Every entry should be returned unchanged, with the pictures omitted.

+ + + +

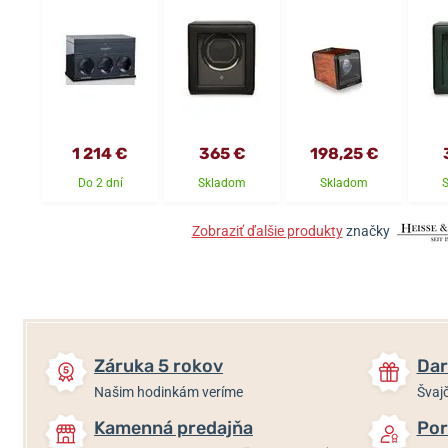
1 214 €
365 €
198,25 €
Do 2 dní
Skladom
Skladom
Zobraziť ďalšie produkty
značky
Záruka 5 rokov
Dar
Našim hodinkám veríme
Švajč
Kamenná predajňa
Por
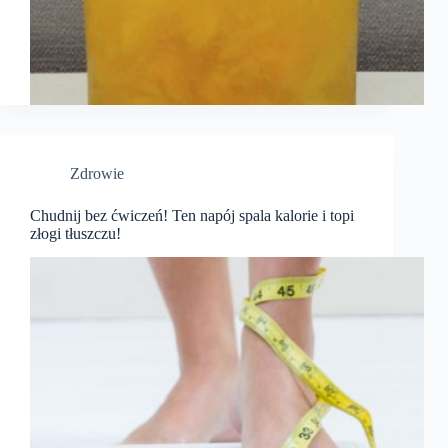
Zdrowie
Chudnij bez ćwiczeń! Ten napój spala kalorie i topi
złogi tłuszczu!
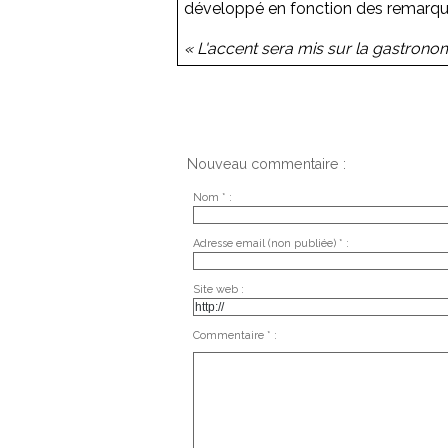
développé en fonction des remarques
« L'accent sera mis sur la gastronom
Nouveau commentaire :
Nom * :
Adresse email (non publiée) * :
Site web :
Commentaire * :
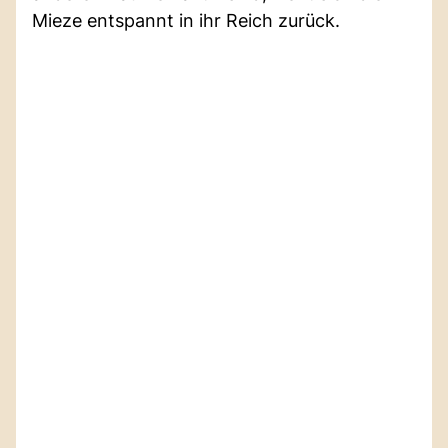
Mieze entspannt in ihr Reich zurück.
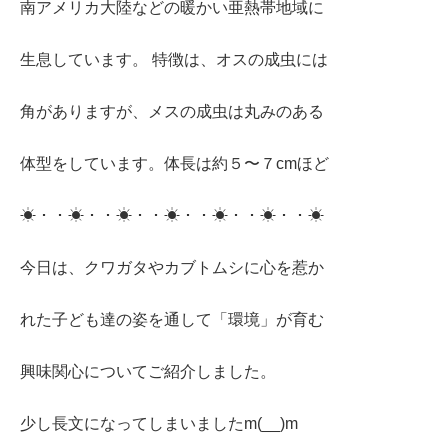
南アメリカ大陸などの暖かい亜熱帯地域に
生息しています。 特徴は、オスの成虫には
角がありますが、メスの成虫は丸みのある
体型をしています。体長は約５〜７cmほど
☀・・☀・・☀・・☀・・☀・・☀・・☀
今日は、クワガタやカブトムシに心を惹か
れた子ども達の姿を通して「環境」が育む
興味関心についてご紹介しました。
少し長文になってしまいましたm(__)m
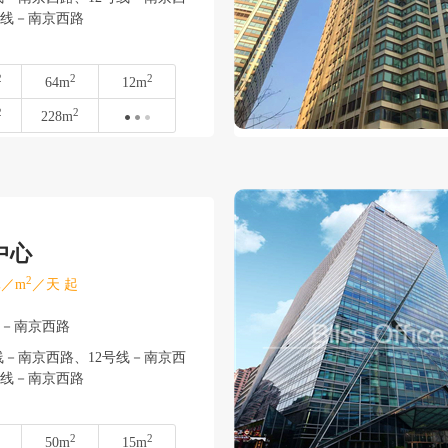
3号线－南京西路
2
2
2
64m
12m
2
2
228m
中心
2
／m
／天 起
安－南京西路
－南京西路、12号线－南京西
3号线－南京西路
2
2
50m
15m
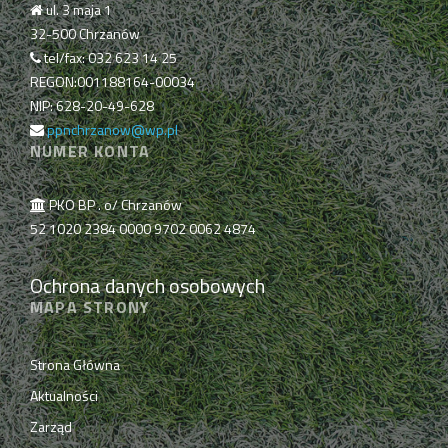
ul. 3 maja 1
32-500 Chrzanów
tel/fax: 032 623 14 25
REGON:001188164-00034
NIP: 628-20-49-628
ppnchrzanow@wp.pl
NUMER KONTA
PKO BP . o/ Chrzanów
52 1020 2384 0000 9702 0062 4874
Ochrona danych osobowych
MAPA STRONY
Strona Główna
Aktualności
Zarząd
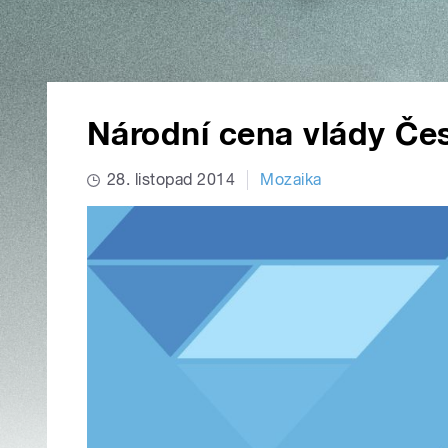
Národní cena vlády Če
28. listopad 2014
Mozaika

+ + + +

• [WRITTEN RESPONSE]
1 214 €
365 €
198,25 €
Do 2 dní
Skladom
Skladom
Zobraziť ďalšie produkty
značky
Záruka 5 rokov
Dar
Našim hodinkám veríme
Švajč
Kamenná predajňa
Por
Zdrowie
Chudnij bez ćwiczeń! Ten napój spala kalorie i topi
złogi tłuszczu!
développé en fonction des remarques
« L'accent sera mis sur la gastronom
Nouveau commentaire :
Nom * :
Adresse email (non publiée) * :
Site web :
Commentaire * :
Mieze entspannt in ihr Reich zurück.
南アメリカ大陸などの暖かい亜熱帯地域に
生息しています。 特徴は、オスの成虫には
角がありますが、メスの成虫は丸みのある
体型をしています。体長は約５〜７cmほど
☀・・☀・・☀・・☀・・☀・・☀・・☀
今日は、クワガタやカブトムシに心を惹か
れた子ども達の姿を通して「環境」が育む
興味関心についてご紹介しました。
少し長文になってしまいましたm(__)m
3号线－南京西路
2
2
2
64m
12m
2
2
228m
中心
2
／m
／天 起
安－南京西路
－南京西路、12号线－南京西
3号线－南京西路
2
2
50m
15m
ul. 3 maja 1
32-500 Chrzanów
tel/fax: 032 623 14 25
REGON:001188164-00034
NIP: 628-20-49-628
ppnchrzanow@wp.pl
NUMER KONTA
PKO BP . o/ Chrzanów
52 1020 2384 0000 9702 0062 4874
Ochrona danych osobowych
MAPA STRONY
Strona Główna
Aktualności
Zarząd
Národní cena vlády Če
28. listopad 2014
Mozaika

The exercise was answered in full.